Good education motivates the study of underlying technical concepts.

Having a big picture understanding gives you more of a framework to place the fundamentals in. Seeing what deep learning is capable of and how you can use it is the best motivation for the more dry or tedious parts.

“Playing baseball is more interesting than batting practice, playing pieces of music more interesting than practicing scales, and engaging in some junior version of historical or mathematical inquiry more interesting than memorizing dates or doing sums,” writes Perkins. Building a working model for a problem that interests you is more interesting than writing a proof (for most people!)

Good education encourages you to make mistakes.

In the most viewed TED talk of all time, education expert Sir Ken Robinson argues that by stigmatizing mistakes, our school systems destroy the children’s innate creative capacity. “If you’re not prepared to be wrong, you’ll never end up with anything original,” says Robinson.

Teaching deep learning with a code-heavy approach in interactive Jupyter notebooks is a great setup for trying lots of things, making mistakes, and easily changing what you’re doing.

Good education leverages existing resources

There is no need to reinvent teaching materials where good ones already exist. If you need to brush up on matrix multiplication, we’ll refer you to Khan Academy. If you’re fascinated by X and want to go deeper, we’ll recommend you read Y. Our goal is to help you achieve your deep learning goals, not to be the sole resource in getting you there.

Good education encourages creativity

Lockhart quote

Lockhart argues that it would be better to not teach math at all, then to teach such a mangled form of it that alienates most of the population from the beauty of math.
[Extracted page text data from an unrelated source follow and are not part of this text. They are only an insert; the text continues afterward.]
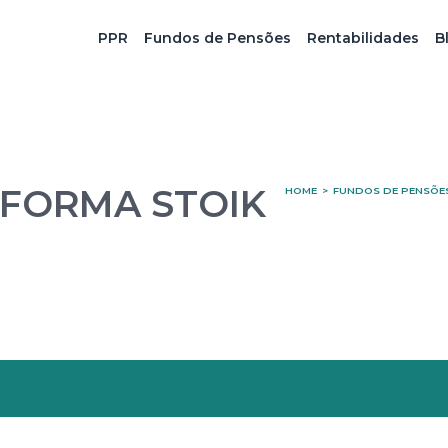
PPR
Fundos de Pensões
Rentabilidades
B
EFORMA STOIK
HOME
>
FUNDOS DE PENSÕE
Objetivo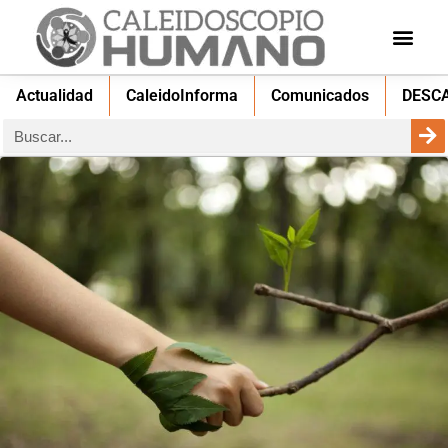
Actualidad
CaleidoInforma
Comunicados
DESC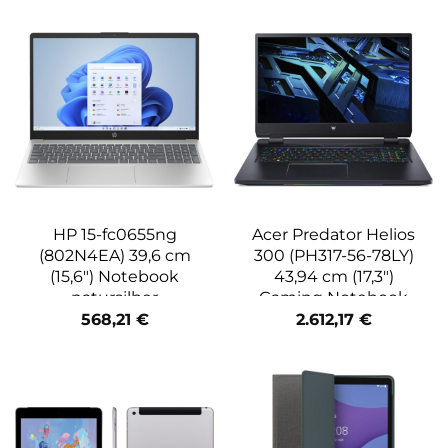
HP 15-fc0655ng
Acer Predator Helios
(802N4EA) 39,6 cm
300 (PH317-56-78LY)
(15,6″) Notebook
43,94 cm (17,3″)
natursilber
Gaming Notebook
schwarz
568,21
€
2.612,17
€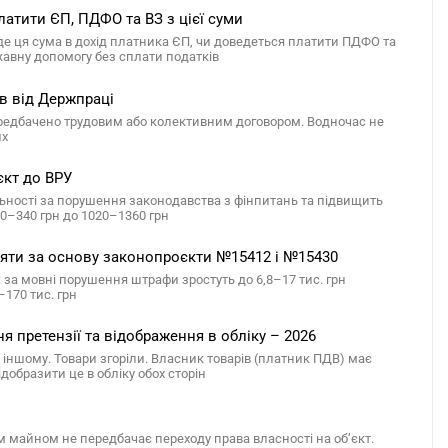
атити ЄП, ПДФО та ВЗ з цієї суми
е ця сума в дохід платника ЄП, чи доведеться платити ПДФО та
ржавну допомогу без сплати податків
ів від Держпраці
ередбачено трудовим або колективним договором. Водночас не
их
єкт до ВРУ
льності за порушення законодавства з фінпитань та підвищить
70–340 грн до 1020–1360 грн
йняти за основу законопроєкти №15412 і №15430
за мовні порушення штрафи зростуть до 6,8–17 тис. грн
–170 тис. грн
 претензії та відображення в обліку – 2026
ь іншому. Товари згоріли. Власник товарів (платник ПДВ) має
добразити це в обліку обох сторін
 майном не передбачає переходу права власності на об’єкт.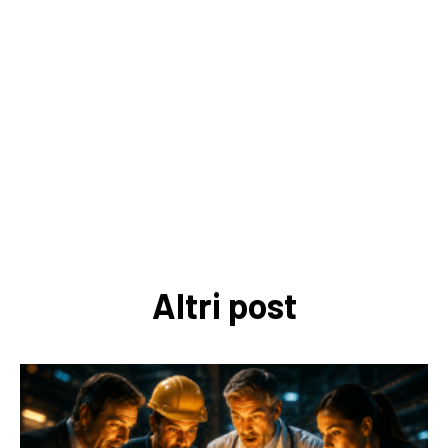
Altri post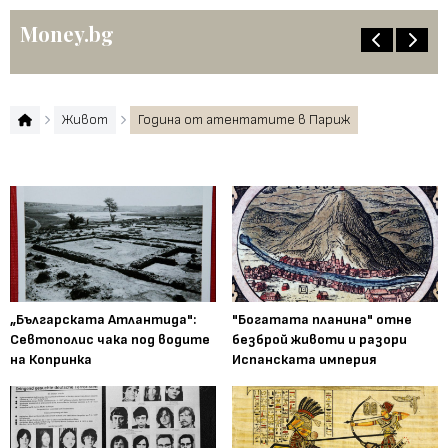
Money.bg
Живот
Година от атентатите в Париж
„Българската Атлантида":
"Богатата планина" отне
Севтополис чака под водите
безброй животи и разори
на Копринка
Испанската империя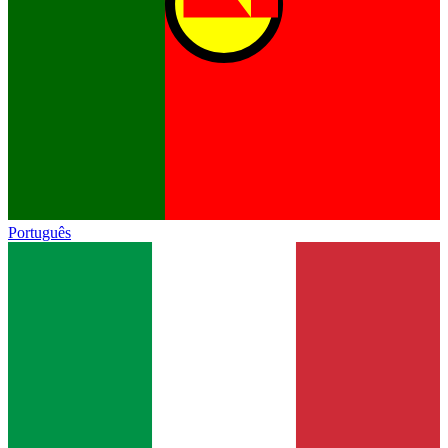
Português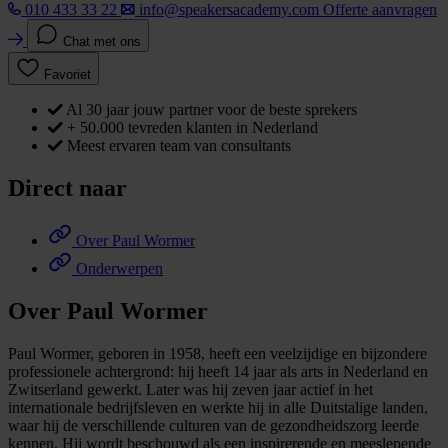
010 433 33 22
info@speakersacademy.com
Offerte aanvragen
Chat met ons
Favoriet
Al 30 jaar jouw partner voor de beste sprekers
+ 50.000 tevreden klanten in Nederland
Meest ervaren team van consultants
Direct naar
Over Paul Wormer
Onderwerpen
Over Paul Wormer
Paul Wormer, geboren in 1958, heeft een veelzijdige en bijzondere
professionele achtergrond: hij heeft 14 jaar als arts in Nederland en
Zwitserland gewerkt. Later was hij zeven jaar actief in het
internationale bedrijfsleven en werkte hij in alle Duitstalige landen,
waar hij de verschillende culturen van de gezondheidszorg leerde
kennen. Hij wordt beschouwd als een inspirerende en meeslepende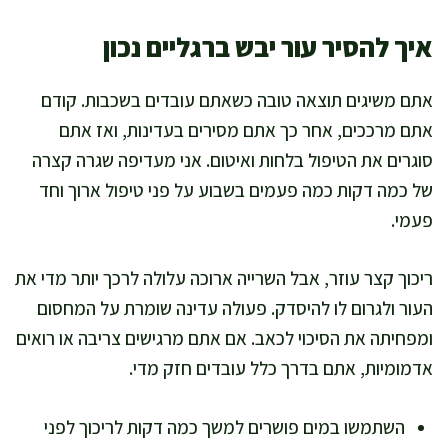
איך להסיר עור יבש ברגליים נכון
אתם משיגים תוצאה טובה כשאתם עובדים בשכבות. קודם
אתם מרככים, אחר כך אתם מסירים בעדינות, ואז אתם
סוגרים את הטיפול בלחות ואיטום. אני מעדיפה שגרה קצרה
של כמה דקות כמה פעמים בשבוע על פני טיפול ארוך וחד
פעמי.
ריכוך קצר עוזר, אבל השרייה ארוכה עלולה לרכך יותר מדי את
העור ולגרום לו להיסדק. פעולה עדינה שומרת על המחסום
ומפחיתה את הסיכוי לכאב. אם אתם מרגישים צריבה או רואים
אדמומיות, אתם בדרך כלל עובדים חזק מדי.
השתמשו במים פושרים למשך כמה דקות לריכוך לפני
He describes math as a “rich and fascinating adventure of the imagination” and defines it as “the art of explanation”, although it is rarely taught that way.

The biggest wins for deep learning will come when you apply it to the outside domains you’re an expert in and the problems you’re passionate about. This will require you to be creative.

Good education teaches you to ask questions, not just to answer them

Even those who seem to thrive under traditional education methods are still poorly served by them. I received a mostly traditional approach to education (although I had a few exceptional teachers at all stages and particularly at Swarthmore). I excelled at school, aced exams, and generally enjoyed learning. I loved math, going on to earn a math PhD at Duke University. While I was great at problem sets and exams, this traditional approach did me a huge disservice when it came to preparing me for doctoral research and my professional career. I was no longer being given well-formulated, appropriately scoped problems by teachers. I could no longer learn every incremental building block before setting to work on a task. As Perkins writes about his struggles with finding a good dissertation topic, I too had learned how to solve problems I was given, but not how to find and scope interesting problems on my own. I now see my previous academic successes as a weakness I’ve had to overcome professionally. When I began studying deep learning, I enjoyed reading the math theorems and proofs, but this didn’t actually help me build deep learning models.

Good education is evidence-based

We love data and the scientific method, and we are interested in techniques that have been supported by research.

Spaced repetition learning is one such evidence-backed technique, where learners revisit a topic periodically, just before they would forget it. Jeremy used this technique to obtain impressive results in teaching himself Chinese. The whole game method of learning dovetails nicely with spaced repetition learning in that we will revisit topics, going into more and more low level details each time, but always returning to the big picture.